The fetal-to-adult hemoglobin switch and silencing of fetal hemoglobin (HbF) have been areas of long-standing interest among hematologists, given the fact that clinical induction of HbF production holds tremendous promise to ameliorate the clinical symptoms of sickle cell disease (SCD) and β-thalassemia. In this article, we discuss historic attempts to induce HbF that have resulted in some therapeutic approaches to manage SCD and β-thalassemia.

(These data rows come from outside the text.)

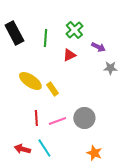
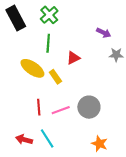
green cross: (74, 30) -> (49, 15), moved
green line: (45, 38) -> (48, 43), moved
red triangle: (69, 55) -> (73, 58), moved

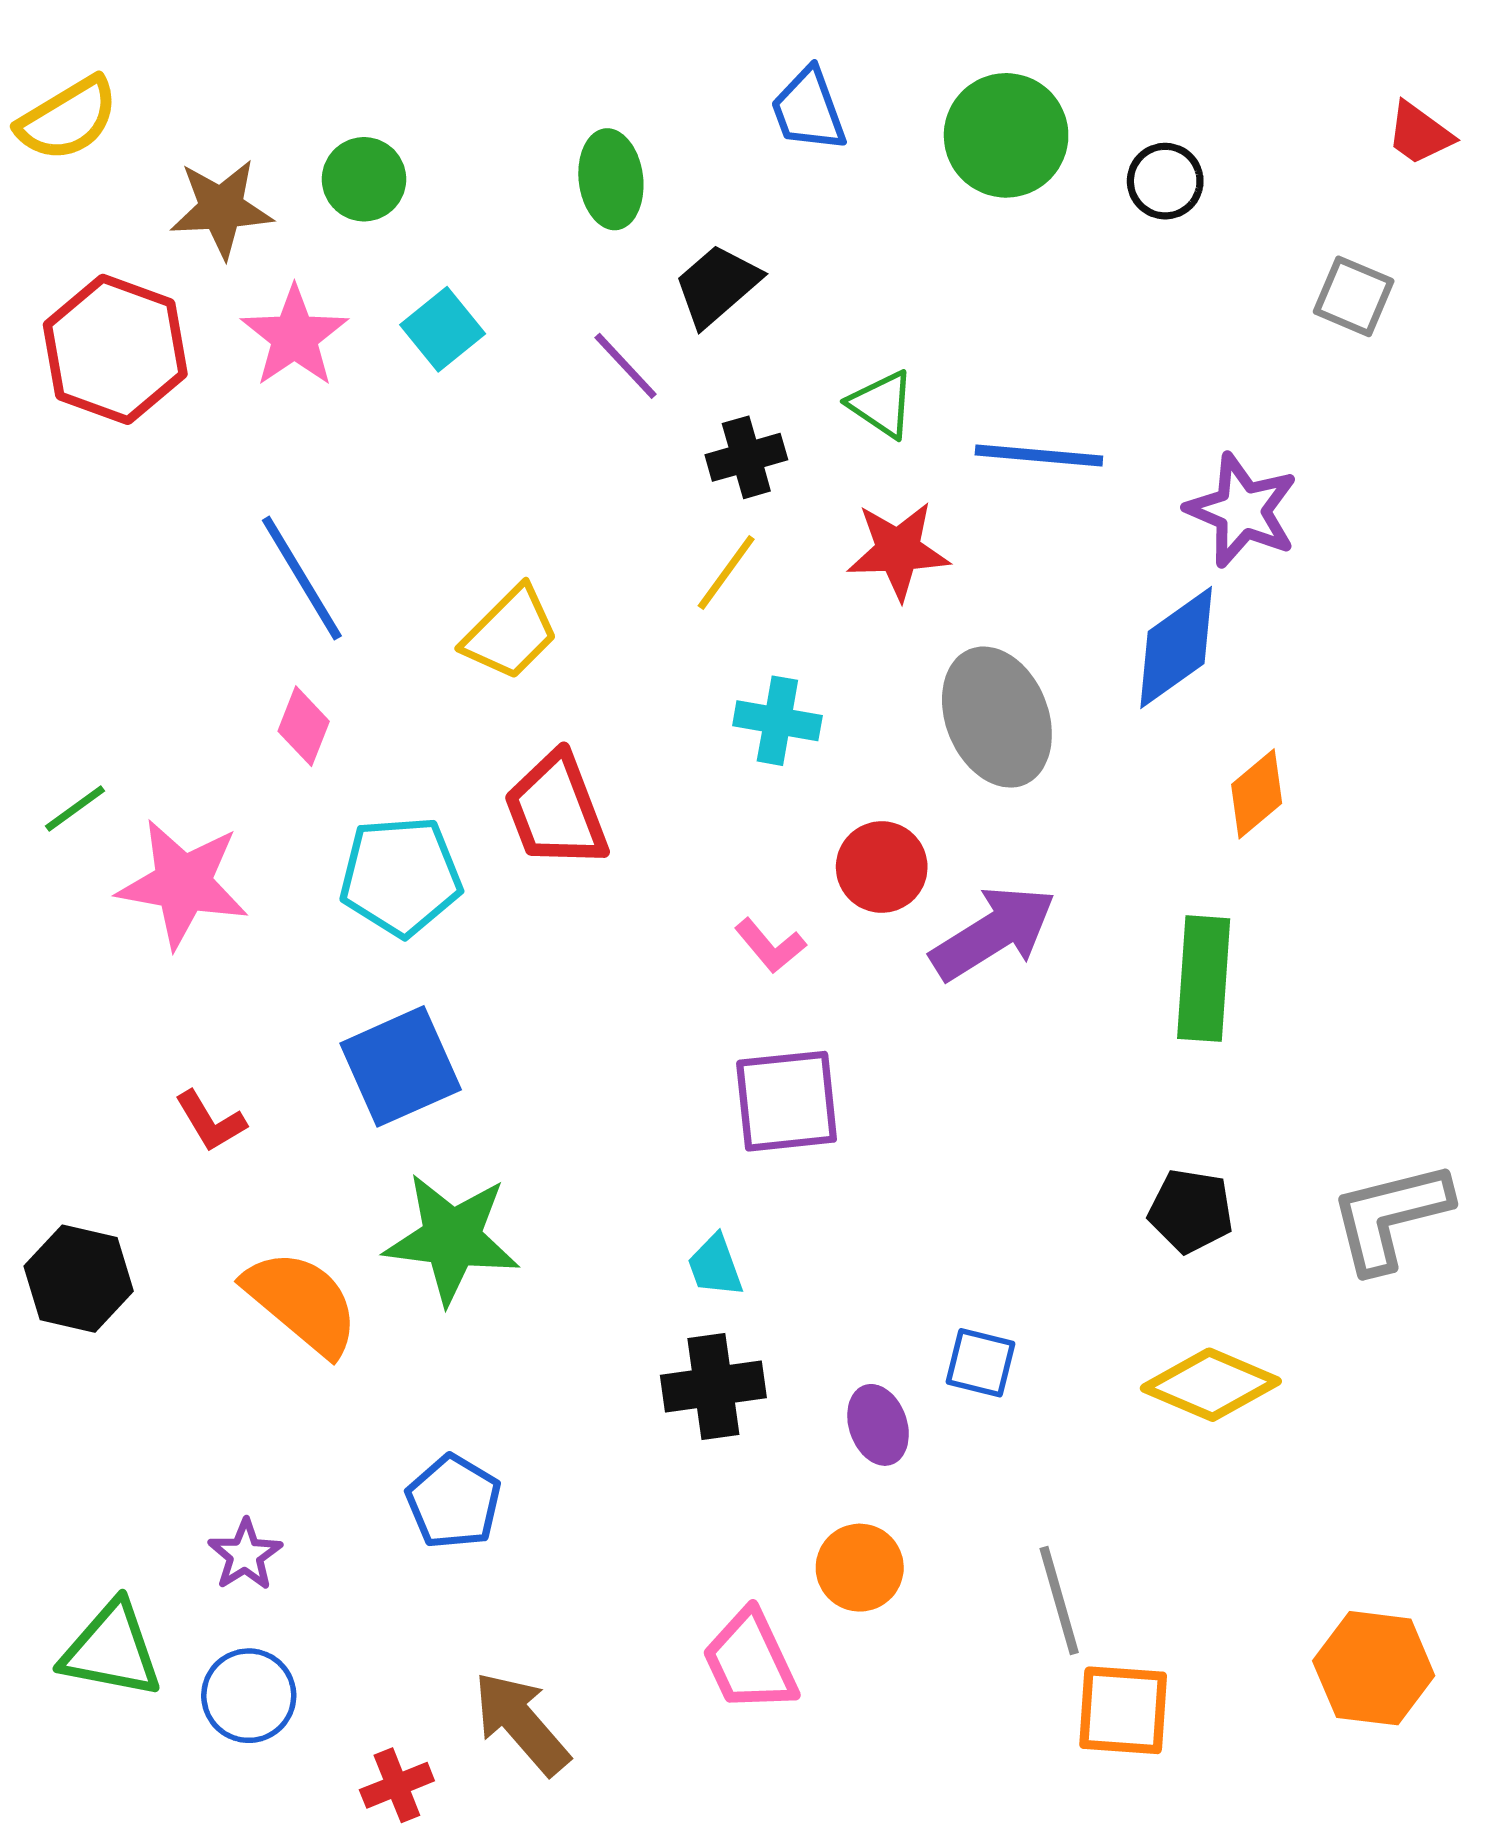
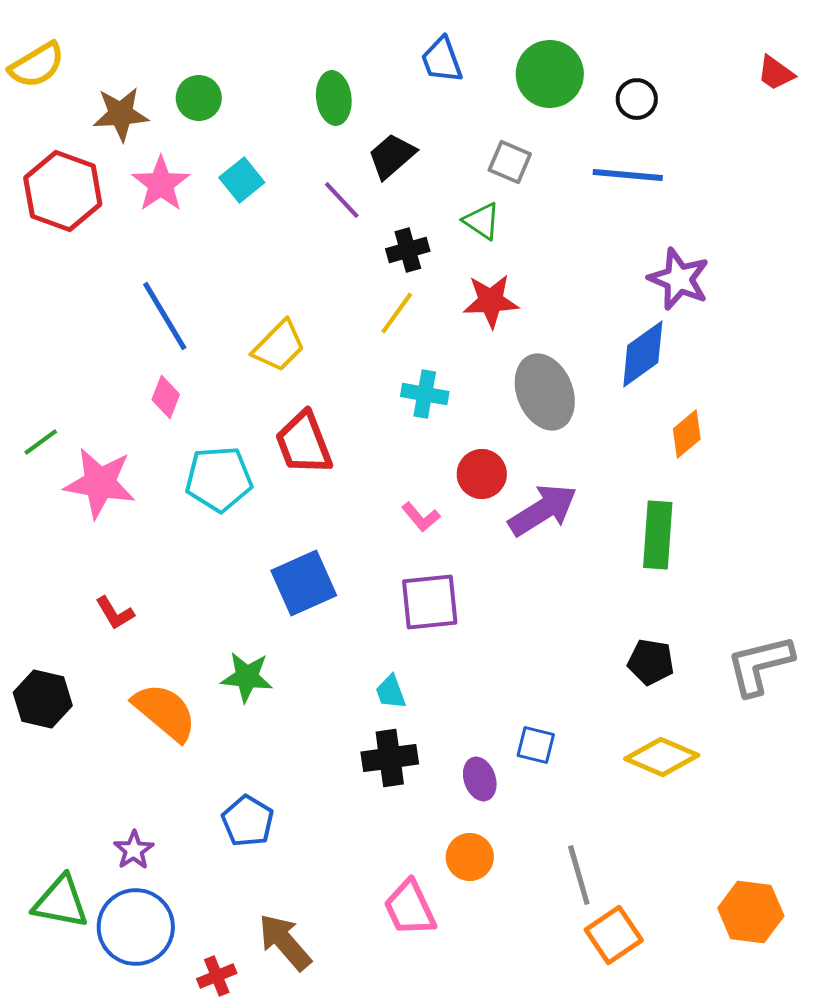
gray square: (1354, 296) -> (510, 162), moved
blue line: (1039, 455) -> (628, 175), moved
blue square: (401, 1066) -> (304, 583), moved
green star: (452, 1238) -> (247, 677), size x0.7
blue circle: (249, 1696) -> (136, 927), size x1.5
orange square: (1123, 1710) -> (614, 935), turned -38

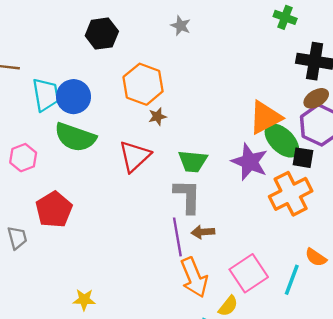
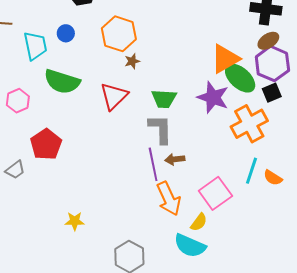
blue circle: (74, 97) -> (66, 33), moved, size x0.6
black square: (303, 158) -> (272, 93), moved, turned -30
gray trapezoid: (17, 238) -> (15, 170), turned 70
cyan line: (292, 280) -> (251, 171), moved

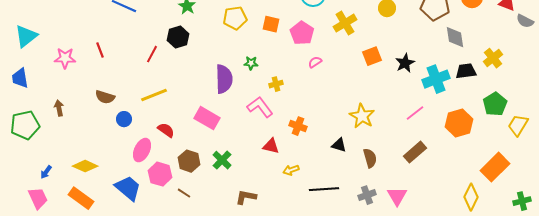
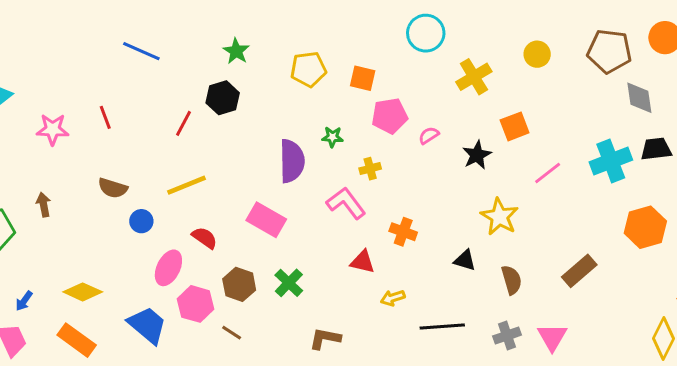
pink pentagon: (302, 33) -> (390, 116), moved, turned 30
black star: (405, 63) -> (477, 155), moved
pink line: (415, 113) -> (548, 173), moved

We then go on to discuss how more recent molecular studies that have identified regulators, including BCL11A, MYB, and KLF1, hold great promise to develop targeted and more effective approaches for HbF induction. We go on to discuss strategies by which such approaches may be developed. Older studies in this field can provide important lessons for future studies aimed at developing more effective strategies for HbF induction, and we therefore chronologically cover the work accomplished as this field has evolved over the course of the past four decades.